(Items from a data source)
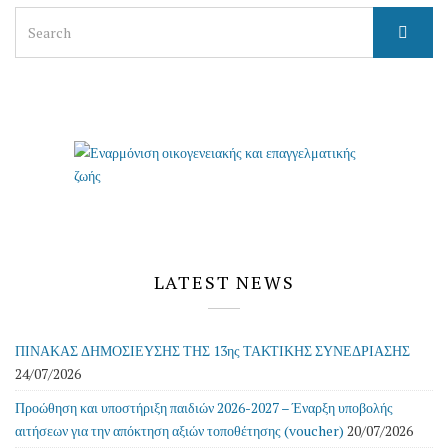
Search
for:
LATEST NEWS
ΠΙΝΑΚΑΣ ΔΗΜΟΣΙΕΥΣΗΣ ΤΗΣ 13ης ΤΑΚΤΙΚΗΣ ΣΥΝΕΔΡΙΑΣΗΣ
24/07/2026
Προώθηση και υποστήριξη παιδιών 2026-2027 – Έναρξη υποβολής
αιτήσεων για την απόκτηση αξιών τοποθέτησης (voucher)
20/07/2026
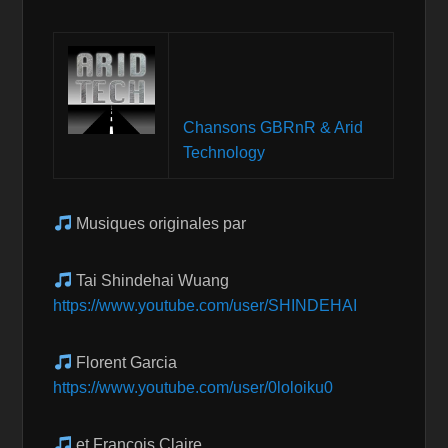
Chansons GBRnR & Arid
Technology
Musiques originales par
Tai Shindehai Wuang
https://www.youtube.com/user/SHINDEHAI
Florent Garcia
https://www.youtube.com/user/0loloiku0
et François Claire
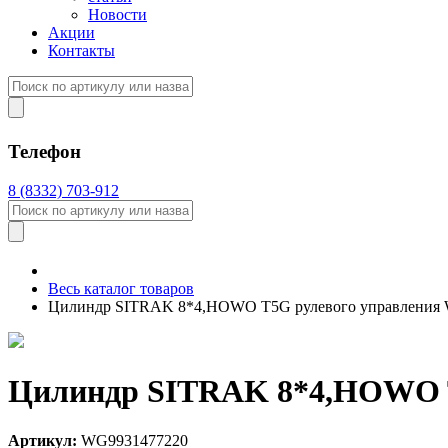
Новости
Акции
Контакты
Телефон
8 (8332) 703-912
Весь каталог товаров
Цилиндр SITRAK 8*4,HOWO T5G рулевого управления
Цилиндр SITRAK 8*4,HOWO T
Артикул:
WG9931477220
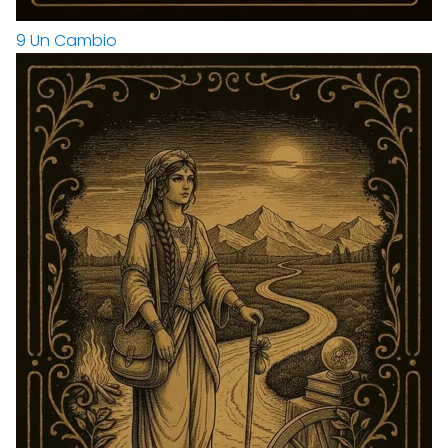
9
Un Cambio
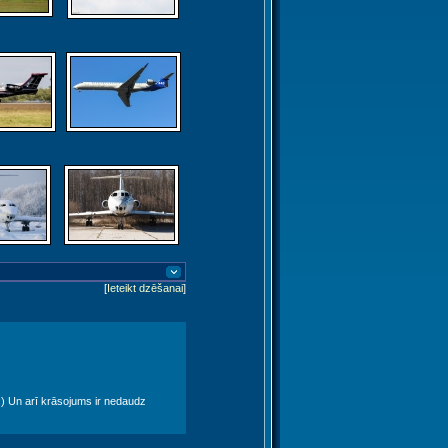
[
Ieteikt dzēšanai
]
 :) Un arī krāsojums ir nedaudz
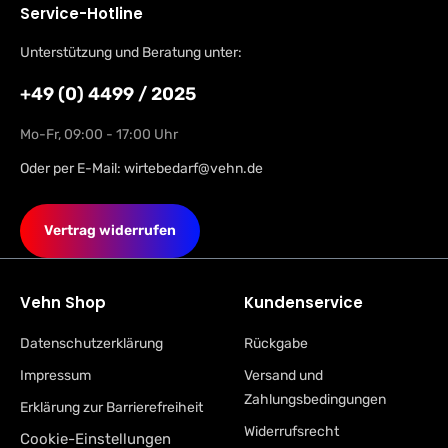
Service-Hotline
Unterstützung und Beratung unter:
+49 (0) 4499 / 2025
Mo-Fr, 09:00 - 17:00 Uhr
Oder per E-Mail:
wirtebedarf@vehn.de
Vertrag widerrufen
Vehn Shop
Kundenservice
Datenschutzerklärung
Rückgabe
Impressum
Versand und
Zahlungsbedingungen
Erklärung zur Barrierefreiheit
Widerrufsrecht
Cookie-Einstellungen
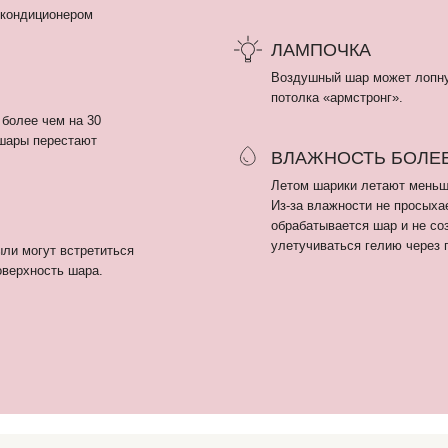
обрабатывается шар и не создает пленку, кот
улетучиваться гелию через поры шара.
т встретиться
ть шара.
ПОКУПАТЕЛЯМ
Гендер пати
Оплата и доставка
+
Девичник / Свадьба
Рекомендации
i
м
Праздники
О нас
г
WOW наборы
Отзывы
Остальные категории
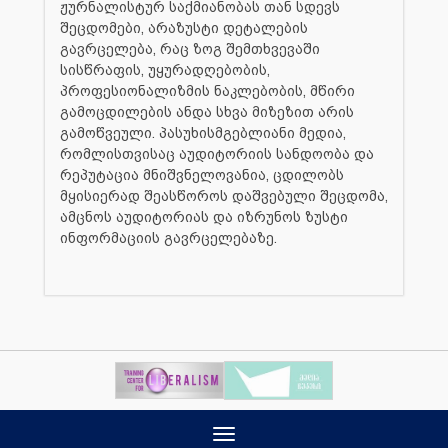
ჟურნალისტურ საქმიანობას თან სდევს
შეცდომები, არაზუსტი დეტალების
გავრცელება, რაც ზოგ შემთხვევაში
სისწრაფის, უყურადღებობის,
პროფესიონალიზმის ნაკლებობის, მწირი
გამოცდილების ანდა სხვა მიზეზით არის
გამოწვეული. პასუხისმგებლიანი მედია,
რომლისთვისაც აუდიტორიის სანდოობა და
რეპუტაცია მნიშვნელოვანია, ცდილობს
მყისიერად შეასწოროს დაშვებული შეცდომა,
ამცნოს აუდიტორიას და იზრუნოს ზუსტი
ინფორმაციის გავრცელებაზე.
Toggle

--

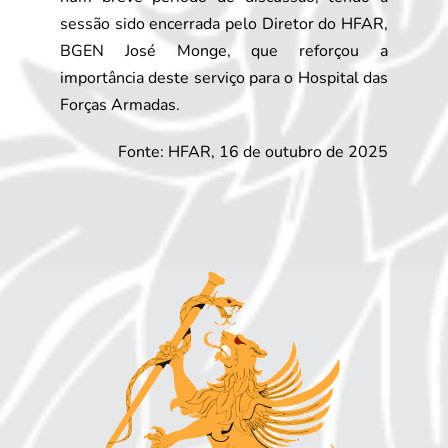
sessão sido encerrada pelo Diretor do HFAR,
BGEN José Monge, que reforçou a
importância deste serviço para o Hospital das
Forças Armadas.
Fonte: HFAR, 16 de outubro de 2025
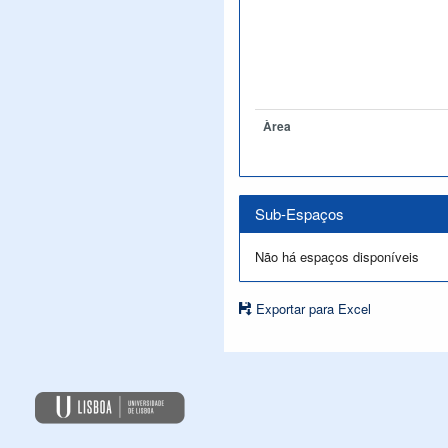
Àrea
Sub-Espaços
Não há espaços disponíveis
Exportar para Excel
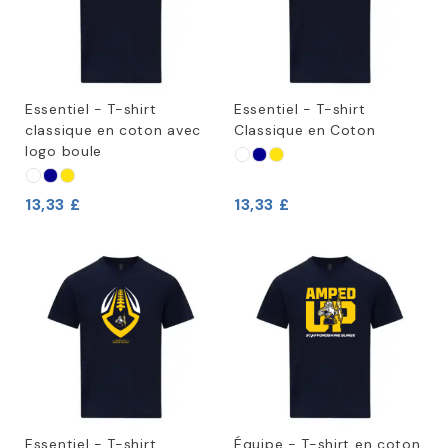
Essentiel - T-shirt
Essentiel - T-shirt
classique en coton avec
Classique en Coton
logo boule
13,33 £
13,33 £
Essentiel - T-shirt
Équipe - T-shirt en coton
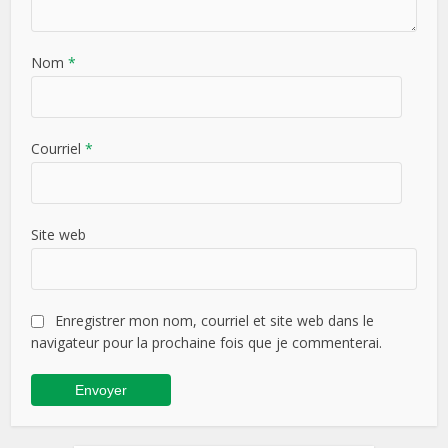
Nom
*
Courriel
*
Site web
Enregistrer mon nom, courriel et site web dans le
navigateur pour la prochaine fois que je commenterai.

==

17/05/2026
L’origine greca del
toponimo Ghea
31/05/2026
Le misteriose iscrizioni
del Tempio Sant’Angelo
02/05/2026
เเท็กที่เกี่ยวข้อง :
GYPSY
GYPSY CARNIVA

# To do:
Above are some records. Reproduce the lines from the one with "Mo-Fr, 09:00 - 17:00 Uhr" down to the one with "обрабатывается шар и не создает пленку, кот", keeping both, and leave every picture out.

# Response to this exercise:
Mo-Fr, 09:00 - 17:00 Uhr
Oder per E-Mail:
wirtebedarf@vehn.de
Vertrag widerrufen
Vehn Shop
Kundenservice
Datenschutzerklärung
Rückgabe
Impressum
Versand und
Zahlungsbedingungen
Erklärung zur Barrierefreiheit
Widerrufsrecht
Cookie-Einstellungen
обрабатывается шар и не создает пленку, кот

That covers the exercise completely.